Proteomics
JoBBurt/proteomics-skillProteomics analysis toolkit for label-free quantitative proteomics. Invokes R scripts for normalization, visualization (volcano, heatmap, PCA, LOPIT), pathway analysis (KEGG, ConsensusPathDB), and protein list cross-referencing (MISEV2018, SASP, Matrisome). USE WHEN user says 'analyze proteomics', 'volcano plot', 'normalize protein data', 'pathway enrichment', 'check EV markers', 'SASP analysis', 'matrisome', OR mentions q-value, fold-change, or protein quantification.
SKILL.md
name: Proteomics description: Proteomics analysis toolkit for label-free quantitative proteomics. Invokes R scripts for normalization, visualization (volcano, heatmap, PCA, LOPIT), pathway analysis (KEGG, ConsensusPathDB), and protein list cross-referencing (MISEV2018, SASP, Matrisome). USE WHEN user says 'analyze proteomics', 'volcano plot', 'normalize protein data', 'pathway enrichment', 'check EV markers', 'SASP analysis', 'matrisome', OR mentions q-value, fold-change, or protein quantification.
Proteomics
Quantitative proteomics analysis toolkit combining R script invocation with embedded methodology knowledge. Fully portable - all scripts and reference data included.
Skill Directory: ~/.claude/Skills/Proteomics/
Workflow Routing
When executing a workflow, output this notification:
Running the **WorkflowName** workflow from the **Proteomics** skill...

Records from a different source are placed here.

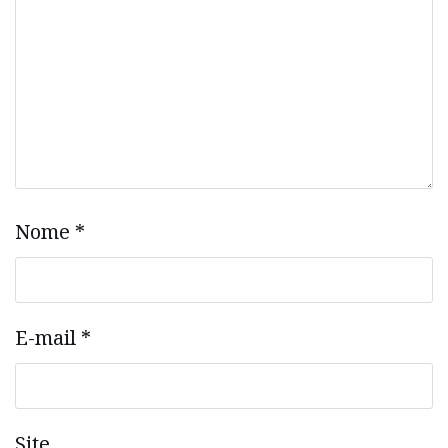
Nome
*
E-mail
*
Site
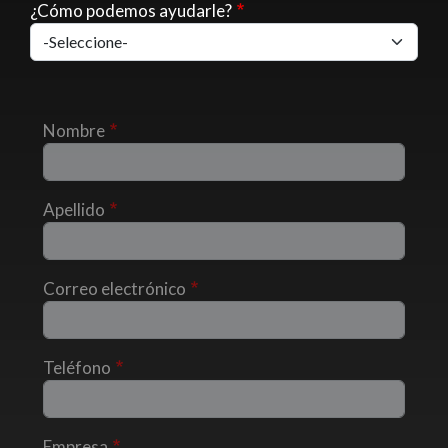
¿Cómo podemos ayudarle?
Nombre
Apellido
Correo electrónico
Teléfono
Empresa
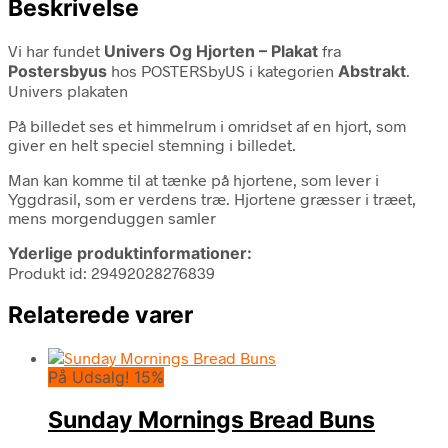
Beskrivelse
Vi har fundet
Univers Og Hjorten – Plakat
fra
Postersbyus
hos POSTERSbyUS i kategorien
Abstrakt
.
Univers plakaten
På billedet ses et himmelrum i omridset af en hjort, som
giver en helt speciel stemning i billedet.
Man kan komme til at tænke på hjortene, som lever i
Yggdrasil, som er verdens træ. Hjortene græsser i træet,
mens morgenduggen samler
Yderlige produktinformationer:
Produkt id: 29492028276839
Relaterede varer
På Udsalg! 15%
Sunday Mornings Bread Buns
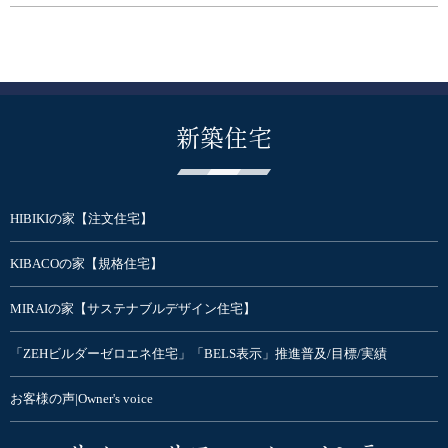
新築住宅
HIBIKIの家【注文住宅】
KIBACOの家【規格住宅】
MIRAIの家【サステナブルデザイン住宅】
「ZEHビルダーゼロエネ住宅」「BELS表示」推進普及/目標/実績
お客様の声|Owner's voice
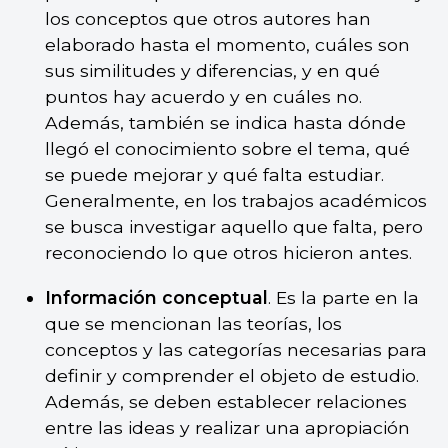
los conceptos que otros autores han
elaborado hasta el momento, cuáles son
sus similitudes y diferencias, y en qué
puntos hay acuerdo y en cuáles no.
Además, también se indica hasta dónde
llegó el conocimiento sobre el tema, qué
se puede mejorar y qué falta estudiar.
Generalmente, en los trabajos académicos
se busca investigar aquello que falta, pero
reconociendo lo que otros hicieron antes.
Información conceptual
. Es la parte en la
que se mencionan las teorías, los
conceptos y las categorías necesarias para
definir y comprender el objeto de estudio.
Además, se deben establecer relaciones
entre las ideas y realizar una apropiación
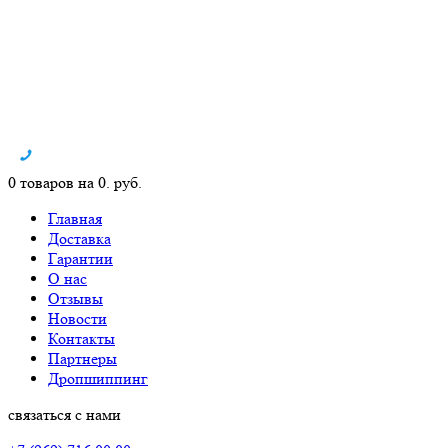
0 товаров на 0. руб.
Главная
Доставка
Гарантии
О нас
Отзывы
Новости
Контакты
Партнеры
Дропшиппинг
связаться с нами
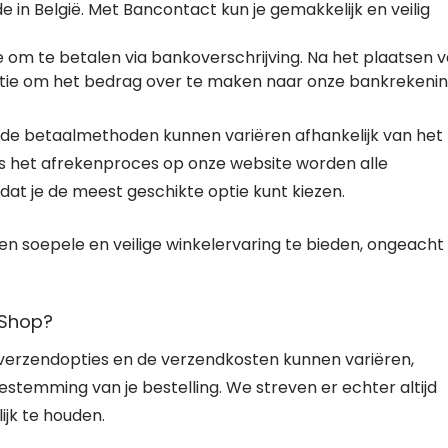
in België. Met Bancontact kun je gemakkelijk en veilig
e om te betalen via bankoverschrijving. Na het plaatsen 
rmatie om het bedrag over te maken naar onze bankrekenin
rde betaalmethoden kunnen variëren afhankelijk van het
ns het afrekenproces op onze website worden alle
t je de meest geschikte optie kunt kiezen.
en soepele en veilige winkelervaring te bieden, ongeacht
 Shop?
 verzendopties en de verzendkosten kunnen variëren,
stemming van je bestelling. We streven er echter altijd
ijk te houden.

| Workflow | Trigger | File |
|---|---|---|
| Normalize | "normalize data", "apply normalization", "median/quantile/loess normalize" | workflows/Normalize.md |
| VolcanoPlot | "volcano plot", "create volcano", "visualize fold change" | workflows/VolcanoPlot.md |
| Heatmap | "heatmap", "PCA", "correlation plot", "sample clustering" | workflows/Heatmap.md |
| PathwayAnalysis | "pathway analysis", "KEGG enrichment", "ConsensusPathDB", "GO enrichment" | workflows/PathwayAnalysis.md |
| ProteinListQuery | "check EV markers", "MISEV proteins", "exosome markers", "blood contaminants" | workflows/ProteinListQuery.md |
| ExcelWorkup | "create Excel report", "filter by q-value", "generate data tables" | workflows/ExcelWorkup.md |
| Matrisome | "matrisome analysis", "ECM proteins", "extracellular matrix" | workflows/Matrisome.md |
| SaspAnalysis | "SASP analysis", "senescence factors", "core SASP" | workflows/SaspAnalysis.md |
Examples
Example 1: Generate Volcano Plot
User: "Create a volcano plot for my proteomics comparison data"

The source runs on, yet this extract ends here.